You could fully describe you process but I have a suspicion that it is oxidation. What did you use to rack your beer from your primary? Did you allow the beer to splash a lot as you were transferring?
 
A quick google search:

Metallic Flavors in Beer

Metallic flavors in your beers are perceived as the taste of a rusty nail, or coin-like, tinny and blood-like. One source of these off-flavors is from aluminum pots or other un-plated steel surfaces. High iron concentrations in the brewing water can account for some of these flavors as well.

When stainless steel is cleaned without passivating the surface (oxidizing to produce a layer of protective oxide on the surface) the unprotected steel can also cause off flavors.

Check the quality of your bottle caps, filter your water if necessary or use bottled water if you must, and keep all of your grain stored under proper conditions to prevent or reduce the coin-like off-flavors in your beer.
 
You could fully describe you process but I have a suspicion that it is oxidation. What did you use to rack your beer from your primary? Did you allow the beer to splash a lot as you were transferring?

Oxidized tastes like wet cardboard or stale bread, not metallic.
 
I use spring water from the grocery store for each beer I make. My pot is a 7.5 gallon stainless steel turkey fryer pot. Some one said that it may not be plated? I'm not sure, but my last 5 beers have all had a similar after taste
 
I had this with a number of my early extract batches. All were also brewed in a stainless pot with store-bought spring water, so that wasn't the issue. These were fermented in glass and put into secondary, then bottled. Only no-rinse sanitizers were used. I don't know that the causes listed in "metallic" quite fit, but to me it tasted metallic. So perhaps we're talking about the same thing.

Possible things:

1) Stale/old extract. (Is this the "extract twang" everyone talks about?)
2) Oxidation. (I could see the "sherry" description being similar here)
3) High pitching/ferment temps, underpitching yeast (I think some of the higher fusels might give this flavor and/or yeast reproduction byproducts)

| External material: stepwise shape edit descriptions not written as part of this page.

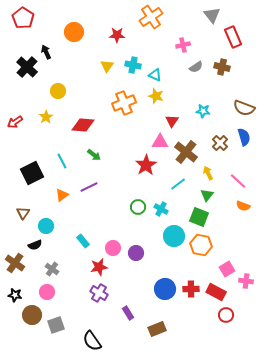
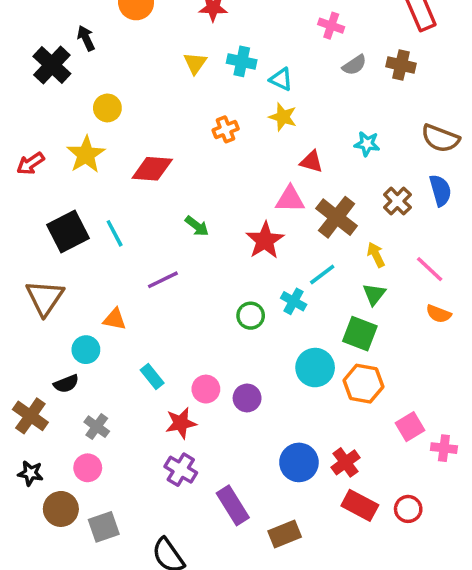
pink cross: (183, 45) -> (331, 26), turned 32
orange cross: (124, 103) -> (226, 129), size x0.6
yellow star: (46, 117) -> (86, 155), size x1.5
red triangle: (172, 121) -> (311, 162), turned -48
green arrow: (94, 155) -> (197, 226), moved
black square: (32, 173) -> (68, 231), moved
orange triangle: (62, 195) -> (115, 319), moved, turned 48
cyan cross: (161, 209) -> (294, 301), moved
brown triangle: (23, 213) -> (45, 298), moved, size x1.6
red cross: (191, 289) -> (346, 462), turned -35
red rectangle: (216, 292) -> (360, 505), moved
purple rectangle: (128, 313) -> (233, 505), size x1.5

I wish I could tell you exactly what made it go away. Batch #3 didn't have it. I switched to all-grain by about batch #7 and it was mostly going away by then. The early batches used an autosiphon that kept losing prime, so oxidation could have been an issue on those batches (especially since I went from primary to secondary to bottling bucket, so there were two racking steps that could introduce O2). Around that time was when I was making rudimentary starters (i.e. boiling wort & pitching yeast the morning before brewday started or at best the night before). It was around then that I learned that you don't want to pitch your yeast into 80 degree wort too. So a LOT of brew steps were changing all at once.

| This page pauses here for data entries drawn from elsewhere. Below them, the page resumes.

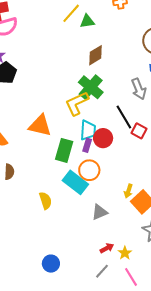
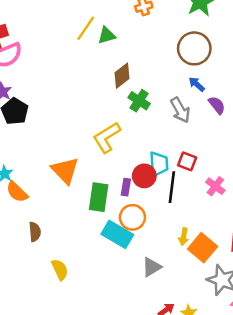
green cross: (91, 87) -> (139, 101), moved, size x0.7
black line: (124, 117) -> (172, 187), moved, turned 45
orange triangle: (40, 126) -> (65, 170), turned 40
cyan trapezoid: (88, 130) -> (159, 164), moved
yellow semicircle: (45, 201) -> (60, 270), moved

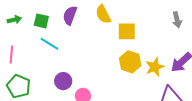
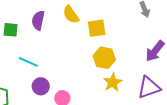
cyan line: (49, 44) -> (28, 62), moved
yellow star: (155, 67) -> (113, 82), moved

The only thing I'd say is from an ingredients perspective, make sure you're buying ingredients from a source that will be sure to have fresh extract. And potentially a no-rinse sanitizer like star-san that is acid-based might be better than something oxygen-based like one step.

Other than that, look at process. Practice proper racking technique several times with water to ensure that you're not introducing bubbles of oxygen during the process. Try starters (or dry yeast) to ensure you have proper cell count and watch pitching and ferment temperatures.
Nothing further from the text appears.